The Public Accounts Committee (PAC) has urged the Federal Land Consolidation and Rehabilitation Authority (Felcra) to review its 30,000-hectare commercial land bank target under Transformation Plan 2.0.
The committee said the five-year goal should be reassessed to better reflect Felcra’s financial capacity, noting that only 4,016.89 hectares — or 13% of the target — had been achieved as of the fourth year in 2025.

PAC warned that the shortfall raises concerns about Felcra’s ability to sustain long-term operating costs and remain competitive. With about 26,000 hectares still to be acquired, the committee said the target may not be realistic under current financial conditions.
Felcra was advised to establish a clear acquisition plan and secure sufficient funding sources to safeguard its financial sustainability.
The PAC’s review followed concerns raised by the Auditor General over governance weaknesses in Felcra Bhd’s RM241.76 million purchase of four oil palm estates between 2022 and 2024.
The acquisitions involved one estate in Telupid, Sabah, and three leasehold estates in Gua Musang, Kelantan — Aring, Dabong and Sungai Rawit 2 — covering a total of 4,016.89 hectares.

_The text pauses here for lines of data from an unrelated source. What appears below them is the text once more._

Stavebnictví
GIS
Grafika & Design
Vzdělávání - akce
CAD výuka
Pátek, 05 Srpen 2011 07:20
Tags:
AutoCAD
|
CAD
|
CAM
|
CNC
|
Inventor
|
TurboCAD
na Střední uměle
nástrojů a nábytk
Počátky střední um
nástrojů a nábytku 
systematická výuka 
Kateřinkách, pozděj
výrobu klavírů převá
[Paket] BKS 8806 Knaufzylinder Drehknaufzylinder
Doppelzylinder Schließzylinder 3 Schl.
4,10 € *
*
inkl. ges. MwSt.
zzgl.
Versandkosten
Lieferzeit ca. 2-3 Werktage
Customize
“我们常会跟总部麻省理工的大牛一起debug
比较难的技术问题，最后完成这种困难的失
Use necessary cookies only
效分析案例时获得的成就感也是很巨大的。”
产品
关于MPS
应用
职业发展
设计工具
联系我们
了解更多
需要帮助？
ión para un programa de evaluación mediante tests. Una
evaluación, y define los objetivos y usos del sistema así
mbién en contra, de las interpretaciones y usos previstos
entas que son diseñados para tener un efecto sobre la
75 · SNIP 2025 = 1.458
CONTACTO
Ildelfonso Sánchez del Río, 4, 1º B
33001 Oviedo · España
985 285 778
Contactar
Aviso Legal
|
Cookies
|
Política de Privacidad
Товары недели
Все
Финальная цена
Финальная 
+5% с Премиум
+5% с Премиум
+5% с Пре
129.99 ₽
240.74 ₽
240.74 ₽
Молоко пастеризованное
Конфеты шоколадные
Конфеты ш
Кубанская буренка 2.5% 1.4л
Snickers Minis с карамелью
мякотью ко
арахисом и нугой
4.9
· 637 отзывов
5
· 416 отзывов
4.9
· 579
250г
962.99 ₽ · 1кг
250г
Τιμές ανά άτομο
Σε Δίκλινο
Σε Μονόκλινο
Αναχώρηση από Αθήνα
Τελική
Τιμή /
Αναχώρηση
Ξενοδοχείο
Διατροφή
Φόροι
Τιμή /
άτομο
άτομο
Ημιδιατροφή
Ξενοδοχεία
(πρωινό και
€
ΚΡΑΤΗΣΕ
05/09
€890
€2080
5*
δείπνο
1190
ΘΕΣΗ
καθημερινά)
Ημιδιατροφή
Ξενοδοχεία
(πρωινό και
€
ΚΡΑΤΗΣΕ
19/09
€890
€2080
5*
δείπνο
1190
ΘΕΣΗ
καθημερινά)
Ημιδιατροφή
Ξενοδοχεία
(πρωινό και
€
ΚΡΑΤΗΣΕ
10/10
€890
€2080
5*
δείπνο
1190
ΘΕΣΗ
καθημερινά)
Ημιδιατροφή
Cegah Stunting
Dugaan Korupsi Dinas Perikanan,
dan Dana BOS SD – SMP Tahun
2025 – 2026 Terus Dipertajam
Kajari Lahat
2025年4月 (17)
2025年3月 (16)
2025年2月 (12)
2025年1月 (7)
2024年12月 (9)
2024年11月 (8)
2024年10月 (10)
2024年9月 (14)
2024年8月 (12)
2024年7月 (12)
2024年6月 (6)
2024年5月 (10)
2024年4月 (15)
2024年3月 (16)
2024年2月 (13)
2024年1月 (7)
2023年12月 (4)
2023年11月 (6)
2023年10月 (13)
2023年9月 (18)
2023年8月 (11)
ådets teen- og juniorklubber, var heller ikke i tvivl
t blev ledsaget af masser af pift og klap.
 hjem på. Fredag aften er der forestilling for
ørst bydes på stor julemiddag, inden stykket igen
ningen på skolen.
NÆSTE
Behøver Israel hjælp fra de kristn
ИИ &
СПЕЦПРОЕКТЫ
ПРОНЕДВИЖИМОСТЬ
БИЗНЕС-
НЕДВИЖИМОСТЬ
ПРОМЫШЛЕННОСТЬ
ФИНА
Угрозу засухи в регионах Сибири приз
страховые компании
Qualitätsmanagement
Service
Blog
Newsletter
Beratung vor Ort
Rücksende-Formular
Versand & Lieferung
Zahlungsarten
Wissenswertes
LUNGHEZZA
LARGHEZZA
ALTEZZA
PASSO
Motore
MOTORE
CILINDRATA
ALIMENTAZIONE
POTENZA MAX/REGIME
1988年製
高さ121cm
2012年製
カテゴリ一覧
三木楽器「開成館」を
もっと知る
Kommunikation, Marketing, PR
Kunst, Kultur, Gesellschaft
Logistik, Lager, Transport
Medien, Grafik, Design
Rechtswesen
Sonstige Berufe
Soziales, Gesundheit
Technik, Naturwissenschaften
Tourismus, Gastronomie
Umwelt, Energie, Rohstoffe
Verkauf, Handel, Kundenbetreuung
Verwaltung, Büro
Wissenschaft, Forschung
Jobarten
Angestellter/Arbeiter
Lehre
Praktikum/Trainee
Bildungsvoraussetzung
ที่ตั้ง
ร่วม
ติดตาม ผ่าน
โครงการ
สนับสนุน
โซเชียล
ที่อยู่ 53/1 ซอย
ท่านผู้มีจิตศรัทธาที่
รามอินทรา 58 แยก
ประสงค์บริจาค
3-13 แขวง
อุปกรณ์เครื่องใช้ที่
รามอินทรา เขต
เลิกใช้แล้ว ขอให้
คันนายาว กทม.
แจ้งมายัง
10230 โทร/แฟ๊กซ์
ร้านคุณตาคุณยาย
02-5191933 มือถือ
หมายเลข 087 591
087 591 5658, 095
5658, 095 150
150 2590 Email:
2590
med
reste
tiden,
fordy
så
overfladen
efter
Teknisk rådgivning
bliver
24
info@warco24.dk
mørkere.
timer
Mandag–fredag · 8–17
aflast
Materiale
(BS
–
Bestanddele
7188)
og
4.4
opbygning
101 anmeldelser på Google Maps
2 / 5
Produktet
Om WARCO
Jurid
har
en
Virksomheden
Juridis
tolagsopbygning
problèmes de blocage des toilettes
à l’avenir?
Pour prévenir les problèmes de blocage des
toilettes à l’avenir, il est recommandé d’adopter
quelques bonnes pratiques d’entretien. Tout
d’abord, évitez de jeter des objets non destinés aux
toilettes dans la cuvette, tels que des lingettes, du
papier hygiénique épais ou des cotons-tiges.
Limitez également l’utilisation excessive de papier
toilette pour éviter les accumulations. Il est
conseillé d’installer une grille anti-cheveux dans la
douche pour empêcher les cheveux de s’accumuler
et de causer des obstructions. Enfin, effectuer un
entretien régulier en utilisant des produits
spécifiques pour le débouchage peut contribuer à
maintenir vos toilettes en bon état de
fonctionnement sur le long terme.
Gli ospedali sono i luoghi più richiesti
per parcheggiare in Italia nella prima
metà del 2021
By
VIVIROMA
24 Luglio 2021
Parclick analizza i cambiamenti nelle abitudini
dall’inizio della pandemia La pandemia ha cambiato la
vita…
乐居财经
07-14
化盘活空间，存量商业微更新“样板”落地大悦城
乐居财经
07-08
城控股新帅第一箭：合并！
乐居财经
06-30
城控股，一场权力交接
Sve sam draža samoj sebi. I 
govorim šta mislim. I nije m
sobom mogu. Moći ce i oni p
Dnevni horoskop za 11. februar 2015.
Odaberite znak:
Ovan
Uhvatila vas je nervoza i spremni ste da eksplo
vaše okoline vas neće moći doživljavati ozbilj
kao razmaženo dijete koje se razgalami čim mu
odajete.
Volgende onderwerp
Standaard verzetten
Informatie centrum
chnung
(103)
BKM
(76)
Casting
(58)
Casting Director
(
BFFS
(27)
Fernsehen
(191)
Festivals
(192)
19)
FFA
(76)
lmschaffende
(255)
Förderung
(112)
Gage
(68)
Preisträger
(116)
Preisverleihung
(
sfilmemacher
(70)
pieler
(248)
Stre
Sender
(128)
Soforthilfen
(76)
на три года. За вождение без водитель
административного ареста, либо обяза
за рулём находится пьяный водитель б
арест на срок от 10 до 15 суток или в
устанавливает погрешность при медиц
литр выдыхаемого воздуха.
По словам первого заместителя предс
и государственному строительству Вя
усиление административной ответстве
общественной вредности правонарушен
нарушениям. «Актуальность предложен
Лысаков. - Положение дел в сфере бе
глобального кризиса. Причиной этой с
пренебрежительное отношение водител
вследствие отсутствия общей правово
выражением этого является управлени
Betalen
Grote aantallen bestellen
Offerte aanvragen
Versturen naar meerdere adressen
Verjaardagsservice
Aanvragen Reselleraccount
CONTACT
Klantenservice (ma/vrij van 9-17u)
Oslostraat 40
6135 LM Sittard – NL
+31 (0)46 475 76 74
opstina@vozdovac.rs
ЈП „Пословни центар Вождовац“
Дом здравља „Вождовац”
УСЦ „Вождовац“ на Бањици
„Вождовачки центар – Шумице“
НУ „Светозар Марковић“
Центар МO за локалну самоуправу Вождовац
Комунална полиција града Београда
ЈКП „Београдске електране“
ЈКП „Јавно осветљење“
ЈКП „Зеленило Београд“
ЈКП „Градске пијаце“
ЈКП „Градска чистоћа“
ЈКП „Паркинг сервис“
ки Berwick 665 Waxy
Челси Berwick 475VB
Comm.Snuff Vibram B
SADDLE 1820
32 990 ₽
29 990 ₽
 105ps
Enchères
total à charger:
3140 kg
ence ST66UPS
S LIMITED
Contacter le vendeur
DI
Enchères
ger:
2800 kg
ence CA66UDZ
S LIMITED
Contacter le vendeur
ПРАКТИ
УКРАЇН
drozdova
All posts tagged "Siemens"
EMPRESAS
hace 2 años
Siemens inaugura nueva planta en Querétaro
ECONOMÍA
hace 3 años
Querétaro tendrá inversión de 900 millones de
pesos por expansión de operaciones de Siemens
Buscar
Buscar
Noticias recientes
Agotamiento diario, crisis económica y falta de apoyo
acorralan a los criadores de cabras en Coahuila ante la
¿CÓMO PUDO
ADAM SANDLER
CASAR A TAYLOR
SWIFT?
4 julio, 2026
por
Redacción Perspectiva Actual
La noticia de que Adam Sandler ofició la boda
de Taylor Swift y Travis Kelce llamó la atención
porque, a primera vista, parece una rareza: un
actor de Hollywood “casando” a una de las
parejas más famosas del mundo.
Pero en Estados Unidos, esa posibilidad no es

PAC identified weaknesses in procurement procedures, valuation processes and yield assessments. It noted that Felcra’s strategy of acquiring lower-performing and cheaper plantations could significantly delay returns, as actual yields differed from projections. As a result, the return on investment (ROI) period was extended to between 11 and 22 years.
The committee also found that the Telupid acquisition did not fully comply with a prior board decision, while the three Kelantan estates were purchased in what it described as a rushed manner.
To prevent similar issues, PAC recommended that Felcra conduct independent valuations and due diligence through qualified external consultants for future acquisitions. It also proposed a minimum 15 to 30-day timeline between board approval and signing of acquisition agreements to ensure proper governance.
Although Felcra operates under the Ministry of Rural and Regional Development, PAC noted that the ministry does not oversee daily operations, as the agency funds its operating expenses internally. Final approval for plantation investments — capped at RM125 million — rests with Felcra’s board.
Felcra is wholly owned by the Minister of Finance (Incorporated) and is responsible for rehabilitating and developing underperforming state land schemes into productive agricultural assets that support rural communities.
In total, PAC issued nine recommendations aimed at strengthening governance, improving acquisition discipline and ensuring future expansion aligns with Felcra’s financial capacity.